FIGURE 4.. Genetic organization of the phu and prrF1,F2 locus in pathogenic and non-pathogenic Pseudomonas strains.

PrrH sRNA obtained on read through of the prrF1 Rho-independent terminator.

FIGURE 5.. Proposed model for the heme-dependent modulation of PrrF and PrrH expression by PhuS.

(A) Equilibrium toward apo-PhuS leads to increase in the relative expression of PrrH on PhuS binding and reorganization of the prrF1 promoter . (B) Active haemuptake shifts the equilibrium toward holo-PhuS down regulating PrrH relative to PrrF1 and/or PrrF2. (C) Increased intracellular iron levels lead to Fur repression of the prrF1,2 operon. Adapted from Wilson et al, (2021).

FIGURE 6.. Proposed mechanism for haem transfer from holo-HasAp to HasR.

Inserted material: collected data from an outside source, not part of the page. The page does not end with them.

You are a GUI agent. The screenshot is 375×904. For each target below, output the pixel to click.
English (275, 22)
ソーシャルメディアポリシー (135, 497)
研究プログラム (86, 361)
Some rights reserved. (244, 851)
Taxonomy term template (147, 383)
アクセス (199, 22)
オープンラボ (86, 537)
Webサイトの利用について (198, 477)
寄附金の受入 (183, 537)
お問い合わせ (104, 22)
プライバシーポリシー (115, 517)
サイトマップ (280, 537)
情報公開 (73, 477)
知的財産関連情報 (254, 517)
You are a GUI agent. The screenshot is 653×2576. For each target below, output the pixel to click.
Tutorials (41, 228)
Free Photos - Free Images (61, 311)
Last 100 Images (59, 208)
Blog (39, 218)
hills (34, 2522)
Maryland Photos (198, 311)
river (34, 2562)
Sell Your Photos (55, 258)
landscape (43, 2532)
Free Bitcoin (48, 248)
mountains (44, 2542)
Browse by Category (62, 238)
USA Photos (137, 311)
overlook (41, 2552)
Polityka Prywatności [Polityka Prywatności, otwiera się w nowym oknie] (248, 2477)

(A) holo-HasAp WT interaction with HasR. A conformational change and the free energy gained on HasAp-HasR interaction drives the concerted release of the HasAp Y75 and H32 ligands treleasing haem to HasR. (B) holo-HasAp Y75A (or H32A) interaction with HasR. The open haem coordination site in Y75A (or H32A) mutant is occupied by a H₂O molecule that on interaction with HasR is displaced forming the kinetically trapped intermediate leading to increased haem signaling and decreased transport. (C) holo-HasAp Y75H interaction with HasR. The free energy gained on protein-protein interaction of holo-HasAp Y75H with HasR is not sufficient to drive release of haem from holo-HasAp Y75H blocking both signaling and transport. Adapted from Dent et al, (2019).

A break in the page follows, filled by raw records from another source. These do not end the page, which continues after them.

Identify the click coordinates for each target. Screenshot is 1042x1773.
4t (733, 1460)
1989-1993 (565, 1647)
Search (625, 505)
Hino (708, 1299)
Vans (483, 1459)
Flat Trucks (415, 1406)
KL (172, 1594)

FIGURE 7.. Structure of PhuT and the Y. pestis HmuUV.

(A) holo-PhuT with β-sheet/loops in magenta and α-helices in cyan (PDB file 2R79). (B) Overall structural fold of the HmuUV transporter. HmuU membrane subunits are shown in blue and light blue, and the HmuV ATPase are subunits in orange and yellow. Bound phosphates shown in red (PDB file 4G1U).

FIGURE 8.. Proposed mechanism of haem translocation by the haem ABC-transporters.

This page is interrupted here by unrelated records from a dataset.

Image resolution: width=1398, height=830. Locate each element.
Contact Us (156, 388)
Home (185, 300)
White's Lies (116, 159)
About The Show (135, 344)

(A) Outward facing conformation where the TMD interactions form a periplasmic gate blocked from the cytoplasm. (B) Docking of the PBP releases haem to the channel causes the periplasmic gate to close giving the proposed occluded intermediate. (C) ATP hydrolysis drives a conformational change toward the inward facing conformation releasing haem to the cytoplasmic binding protein. (D) Binding of ATP releases the PBP and resets the transporter in the outward facing conformation.

FIGURE 9.. Haem mimics as inhibitors of haem uptake and utilization.

(A) Gallium compounds including Ga³⁺-PPIX/MPIX (Top), Ga³⁺-Phthalocyanine (Middle) and Ga³⁺-Salophen (Bottom). (B) Schematic of Ga³⁺-Salophen as a substrate for active siderophore uptake and inhibition of the Has CSS cascade.